The lethal injection room at San Quentin State Prison (CA).

Last week, the United States Supreme Court gave humanists reason to celebrate when they finally threw off fundamentalist notions of marriage and declared marriage equality to be a constitutional right. This week, however, the Court issued a ruling related to capital punishment that may make some humanists uncomfortable. On Monday, June 29, the Court declared in Glossip v. Gross that midazolam, a controversial sedative used in administering the death penalty, does not violate the Eighth Amendment of the US Constitution, which bans cruel and unusual punishment.

Last year, the media began questioning the ethics of midazolam’s use in executions when Clayton Lockett, a convicted murder in Oklahoma, convulsed on the gurney even after being injected with the drug which was meant to cause sedation and prevent an individual from feeling the excruciating pain brought on by other drugs used in lethal injections. Midazolam has also been used in botched injections in other states, including Ohio and Florida. In response to these tragedies, three inmates, Richard Glossip, John Grant, and Benjamin Cole, filed suit, claiming that the use of midazolam violates the Eighth Amendment. In a 5-4 decision, the US Supreme Court disagreed because, as stated by Justice Samuel Alito in his majority opinion, the prisoners failed to offer an alternative method of execution that had a lower risk of pain.
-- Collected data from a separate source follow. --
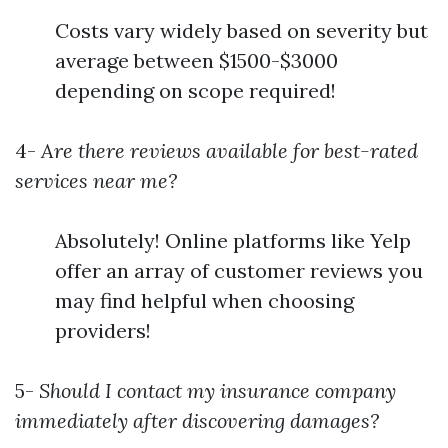
Costs vary widely based on severity but
average between $1500-$3000
depending on scope required!
4-
Are there reviews available for best-rated
services near me?
Absolutely! Online platforms like Yelp
offer an array of customer reviews you
may find helpful when choosing
providers!
5-
Should I contact my insurance company
immediately after discovering damages?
The ruling is a disappointment for opponents to the death penalty. If the Court had ruled midazolam’s use in lethal injection to be unconstitutional, many states would have difficulty carrying out the death penalty at all. Of course, the case also brought up questions about the constitutionality of the death penalty itself. In his dissent, Justice Stephen Breyer, joined by Justice Ruth Bader Ginsburg, called for a “full briefing on the more basic question: whether the death penalty violates the Constitution.” Justice Breyer’s concerns about the death penalty mirror the reasoning that many humanists apply in their opposition to capital punishment, including the reasoning in the American Humanist Association’s 2000 Resolution on Capital Punishment. Both cite frequent instances of innocent people being sentenced to death row as well as the arbitrary nature by which the death sentence is applied. Breyer does not go so far as to declare capital punishment unconstitutional, but he does state:

“…the matters I have discussed, such as lack of reliability, the arbitrary application of a serious and irreversible punishment, individual suffering caused by long delays, and lack of penological purpose are quintessentially judicial matters. They concern the infliction— indeed the unfair, cruel, and unusual infliction—of a serious punishment upon an individual…I believe it highly likely that the death penalty violates the Eighth Amendment. At the very least, the Court should call for full briefing on the basic question.”

While Monday’s decision is a blow to opponents of the death penalty, the questions raised in Breyer’s dissent are poignant ones that will not be disappearing anytime soon. Advocates for human rights, including many humanists, will continue the fight against capital punishment for basic human dignity.